Some people have trained their dog to:
~ roll them onto their side to make breathing easier
~ go to someone in the house with a trained action to bring person back
~ push a 9-1-1 button mounted on wall (only good if you happen to be in the home)
~ push a Life Alert (or other brand) button that the handler has on person. (I don't know how far the distance is for these to work.)

After the dog does whatever task it needs to do it can then be trained to lay down next to the handler. If the handler doesn't respond then the dog would be doing what it was trained to do - lay down vrs. getting frantic and possibly injuring the handler. 

If you ever get to the point where your dog is pushing a button to summon help you also need to work with your dog to allow strangers into your home.
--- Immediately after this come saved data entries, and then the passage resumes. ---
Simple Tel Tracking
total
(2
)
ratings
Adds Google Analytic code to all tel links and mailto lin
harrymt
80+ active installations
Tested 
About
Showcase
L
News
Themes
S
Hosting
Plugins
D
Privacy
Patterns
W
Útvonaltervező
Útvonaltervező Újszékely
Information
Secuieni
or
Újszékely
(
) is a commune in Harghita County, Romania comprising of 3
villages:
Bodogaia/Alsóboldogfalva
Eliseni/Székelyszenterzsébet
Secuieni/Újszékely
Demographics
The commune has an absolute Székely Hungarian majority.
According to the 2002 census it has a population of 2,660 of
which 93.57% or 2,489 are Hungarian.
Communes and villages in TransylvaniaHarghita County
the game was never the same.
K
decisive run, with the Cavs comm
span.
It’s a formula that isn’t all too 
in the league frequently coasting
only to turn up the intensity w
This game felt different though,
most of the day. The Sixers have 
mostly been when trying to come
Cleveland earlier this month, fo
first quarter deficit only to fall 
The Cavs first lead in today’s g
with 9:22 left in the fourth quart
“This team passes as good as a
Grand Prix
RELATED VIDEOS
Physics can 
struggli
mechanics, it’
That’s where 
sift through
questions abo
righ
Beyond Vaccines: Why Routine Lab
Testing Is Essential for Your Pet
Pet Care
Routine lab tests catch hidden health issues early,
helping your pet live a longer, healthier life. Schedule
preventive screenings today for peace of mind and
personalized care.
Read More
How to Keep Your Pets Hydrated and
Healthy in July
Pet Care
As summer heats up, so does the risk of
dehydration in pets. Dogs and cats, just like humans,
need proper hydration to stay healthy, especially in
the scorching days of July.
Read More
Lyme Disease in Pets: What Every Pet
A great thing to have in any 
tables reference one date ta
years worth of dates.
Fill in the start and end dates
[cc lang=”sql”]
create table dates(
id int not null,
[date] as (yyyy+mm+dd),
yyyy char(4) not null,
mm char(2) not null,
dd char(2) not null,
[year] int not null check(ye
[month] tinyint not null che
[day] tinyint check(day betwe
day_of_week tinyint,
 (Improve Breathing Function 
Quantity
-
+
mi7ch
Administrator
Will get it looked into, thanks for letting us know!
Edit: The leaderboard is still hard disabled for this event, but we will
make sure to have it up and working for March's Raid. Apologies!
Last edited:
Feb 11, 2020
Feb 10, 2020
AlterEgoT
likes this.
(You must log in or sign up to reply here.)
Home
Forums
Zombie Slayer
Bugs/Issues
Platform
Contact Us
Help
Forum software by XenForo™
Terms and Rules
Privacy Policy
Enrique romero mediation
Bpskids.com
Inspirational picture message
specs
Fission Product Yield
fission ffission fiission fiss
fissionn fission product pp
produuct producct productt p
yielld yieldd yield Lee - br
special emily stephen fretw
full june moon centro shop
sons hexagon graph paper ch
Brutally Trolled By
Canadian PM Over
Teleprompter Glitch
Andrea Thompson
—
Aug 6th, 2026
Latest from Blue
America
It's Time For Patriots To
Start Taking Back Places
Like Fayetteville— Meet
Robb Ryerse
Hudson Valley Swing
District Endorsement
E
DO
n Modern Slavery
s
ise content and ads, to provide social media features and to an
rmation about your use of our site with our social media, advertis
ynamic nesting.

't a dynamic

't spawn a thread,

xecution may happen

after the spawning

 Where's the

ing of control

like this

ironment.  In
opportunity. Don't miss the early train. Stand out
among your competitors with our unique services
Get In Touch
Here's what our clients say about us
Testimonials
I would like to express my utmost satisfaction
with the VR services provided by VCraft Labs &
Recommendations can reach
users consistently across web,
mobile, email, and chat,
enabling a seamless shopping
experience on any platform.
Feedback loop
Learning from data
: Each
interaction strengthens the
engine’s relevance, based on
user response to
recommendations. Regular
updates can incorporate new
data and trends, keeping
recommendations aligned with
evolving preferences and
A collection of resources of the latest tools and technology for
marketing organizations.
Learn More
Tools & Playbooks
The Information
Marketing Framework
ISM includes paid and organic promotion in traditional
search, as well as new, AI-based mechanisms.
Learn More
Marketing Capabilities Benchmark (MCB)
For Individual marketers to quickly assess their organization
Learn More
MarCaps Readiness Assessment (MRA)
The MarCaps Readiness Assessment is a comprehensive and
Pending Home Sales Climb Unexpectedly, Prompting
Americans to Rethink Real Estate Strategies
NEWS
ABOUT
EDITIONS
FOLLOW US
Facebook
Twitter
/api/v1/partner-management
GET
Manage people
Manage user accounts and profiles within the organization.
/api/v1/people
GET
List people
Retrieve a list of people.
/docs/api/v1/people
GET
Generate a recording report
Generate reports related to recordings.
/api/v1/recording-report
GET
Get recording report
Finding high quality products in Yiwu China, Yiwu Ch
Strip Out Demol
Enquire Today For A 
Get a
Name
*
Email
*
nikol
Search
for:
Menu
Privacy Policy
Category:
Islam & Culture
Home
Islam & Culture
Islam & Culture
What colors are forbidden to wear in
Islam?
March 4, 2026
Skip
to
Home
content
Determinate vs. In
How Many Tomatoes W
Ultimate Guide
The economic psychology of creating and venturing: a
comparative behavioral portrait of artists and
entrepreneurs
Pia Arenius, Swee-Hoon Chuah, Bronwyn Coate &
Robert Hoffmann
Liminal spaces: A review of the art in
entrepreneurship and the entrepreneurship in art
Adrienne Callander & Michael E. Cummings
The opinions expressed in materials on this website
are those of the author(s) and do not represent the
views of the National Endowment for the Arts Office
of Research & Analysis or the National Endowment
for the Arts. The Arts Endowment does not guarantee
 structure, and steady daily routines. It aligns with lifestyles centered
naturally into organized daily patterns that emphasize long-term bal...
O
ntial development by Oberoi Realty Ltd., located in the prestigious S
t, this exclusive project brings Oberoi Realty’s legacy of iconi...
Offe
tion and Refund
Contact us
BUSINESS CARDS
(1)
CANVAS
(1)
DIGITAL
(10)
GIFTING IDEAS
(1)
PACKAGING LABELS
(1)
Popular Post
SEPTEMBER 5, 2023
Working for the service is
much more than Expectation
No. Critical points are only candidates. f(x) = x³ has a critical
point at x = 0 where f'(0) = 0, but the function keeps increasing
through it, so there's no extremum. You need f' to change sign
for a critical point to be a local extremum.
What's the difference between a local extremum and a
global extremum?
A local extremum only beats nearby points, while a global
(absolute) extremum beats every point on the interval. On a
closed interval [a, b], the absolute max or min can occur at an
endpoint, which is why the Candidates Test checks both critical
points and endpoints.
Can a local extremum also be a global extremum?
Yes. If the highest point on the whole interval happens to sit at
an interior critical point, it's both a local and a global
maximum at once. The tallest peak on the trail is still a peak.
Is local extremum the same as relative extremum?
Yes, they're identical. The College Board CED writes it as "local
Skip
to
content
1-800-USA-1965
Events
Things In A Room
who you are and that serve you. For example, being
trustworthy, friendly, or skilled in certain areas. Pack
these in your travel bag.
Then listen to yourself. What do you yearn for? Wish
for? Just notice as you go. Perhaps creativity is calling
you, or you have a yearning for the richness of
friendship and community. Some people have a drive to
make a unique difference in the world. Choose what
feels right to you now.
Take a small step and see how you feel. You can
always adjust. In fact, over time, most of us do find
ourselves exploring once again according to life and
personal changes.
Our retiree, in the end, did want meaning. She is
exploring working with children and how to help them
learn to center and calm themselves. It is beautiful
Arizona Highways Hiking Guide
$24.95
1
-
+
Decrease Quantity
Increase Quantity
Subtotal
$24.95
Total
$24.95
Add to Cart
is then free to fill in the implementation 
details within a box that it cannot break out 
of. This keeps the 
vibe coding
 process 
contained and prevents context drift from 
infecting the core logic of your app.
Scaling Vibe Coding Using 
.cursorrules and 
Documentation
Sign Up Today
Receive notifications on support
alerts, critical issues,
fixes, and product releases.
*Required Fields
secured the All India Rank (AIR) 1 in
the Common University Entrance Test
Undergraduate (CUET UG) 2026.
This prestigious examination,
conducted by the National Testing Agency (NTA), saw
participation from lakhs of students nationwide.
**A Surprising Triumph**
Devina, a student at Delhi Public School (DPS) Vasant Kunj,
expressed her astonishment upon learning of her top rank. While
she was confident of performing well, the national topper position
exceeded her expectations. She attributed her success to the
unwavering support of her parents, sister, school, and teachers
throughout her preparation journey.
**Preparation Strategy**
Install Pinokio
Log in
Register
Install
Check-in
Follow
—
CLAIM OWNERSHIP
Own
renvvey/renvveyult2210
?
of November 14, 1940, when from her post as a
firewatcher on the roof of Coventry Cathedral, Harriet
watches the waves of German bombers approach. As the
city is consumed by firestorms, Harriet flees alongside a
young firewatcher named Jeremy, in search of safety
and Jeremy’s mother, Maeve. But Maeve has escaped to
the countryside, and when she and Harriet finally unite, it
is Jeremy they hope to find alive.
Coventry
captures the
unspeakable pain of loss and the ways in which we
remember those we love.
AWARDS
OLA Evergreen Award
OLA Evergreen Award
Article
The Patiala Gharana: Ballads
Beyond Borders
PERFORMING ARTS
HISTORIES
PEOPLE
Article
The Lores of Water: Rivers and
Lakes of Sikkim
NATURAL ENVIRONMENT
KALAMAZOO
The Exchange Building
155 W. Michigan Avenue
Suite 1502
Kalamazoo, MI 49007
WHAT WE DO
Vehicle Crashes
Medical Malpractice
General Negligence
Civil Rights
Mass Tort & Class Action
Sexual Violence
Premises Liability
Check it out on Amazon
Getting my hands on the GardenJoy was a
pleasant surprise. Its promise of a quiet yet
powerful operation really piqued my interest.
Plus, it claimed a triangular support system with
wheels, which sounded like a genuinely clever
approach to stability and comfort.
This is of course harder to work on but you can't expect a dog to guard the house *and* allow rescue personnel easy access into your home. 

It is always a good idea for an owner trainer to have access to a trainer with SD training experience to have on call for advice and a couple of hours of time to explain and demonstrate how to work with a dog if needed.


----------



## BeautifulChaos (Aug 15, 2011)

He has the down by my side down pat. This is the position he was in when I woke up with him slapping me with his paw.

I also have trainers available to talk with as I used to work with an organization as one of the trainers. I just won't be able to talk with anyone until next week.

I've started training another behavior, I'm just looking to pick other's minds about how to deter him from the pawing behavior since I'm unconscious when he does it. It would be helpful to have a second person on hand that could redirect him, but I'm home alone most of the time.

I know teaching a different behavior would help to prevent it, but if it occurs again, I don't know how I'd like to handle it.

He hasn't done it again since yesterday, so it could very well be a one time thing. I did redirect the behavior when I regained consciousness, so maybe it stuck....


----------